Collected data

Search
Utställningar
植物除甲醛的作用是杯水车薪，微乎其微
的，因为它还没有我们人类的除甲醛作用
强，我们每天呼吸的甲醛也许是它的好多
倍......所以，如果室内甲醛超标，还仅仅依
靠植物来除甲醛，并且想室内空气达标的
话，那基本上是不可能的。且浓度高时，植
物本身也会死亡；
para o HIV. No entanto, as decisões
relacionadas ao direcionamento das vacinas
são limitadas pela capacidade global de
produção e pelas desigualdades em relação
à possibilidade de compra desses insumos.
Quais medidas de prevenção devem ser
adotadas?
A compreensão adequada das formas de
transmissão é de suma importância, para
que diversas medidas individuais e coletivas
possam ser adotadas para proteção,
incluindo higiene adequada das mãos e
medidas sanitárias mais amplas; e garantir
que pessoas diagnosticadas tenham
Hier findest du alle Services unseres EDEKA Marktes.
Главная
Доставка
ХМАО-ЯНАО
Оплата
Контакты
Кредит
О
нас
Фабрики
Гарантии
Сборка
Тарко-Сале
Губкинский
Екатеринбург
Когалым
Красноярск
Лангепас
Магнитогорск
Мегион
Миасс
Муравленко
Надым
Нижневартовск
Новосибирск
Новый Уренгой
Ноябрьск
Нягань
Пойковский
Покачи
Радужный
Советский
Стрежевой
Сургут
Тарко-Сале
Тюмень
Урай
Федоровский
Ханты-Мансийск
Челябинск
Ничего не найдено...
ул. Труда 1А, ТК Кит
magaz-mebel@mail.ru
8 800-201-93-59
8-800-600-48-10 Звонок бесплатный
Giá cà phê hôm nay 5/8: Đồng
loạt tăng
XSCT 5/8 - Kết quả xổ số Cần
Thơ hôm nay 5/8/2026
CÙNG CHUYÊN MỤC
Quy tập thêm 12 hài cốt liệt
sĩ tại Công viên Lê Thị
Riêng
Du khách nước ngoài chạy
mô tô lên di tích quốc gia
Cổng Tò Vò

*PROBLEM STATEMENT*: How many lines in the entries contain the string "adequada"? Answer with the number only.

*YOUR RESPONSE*: 2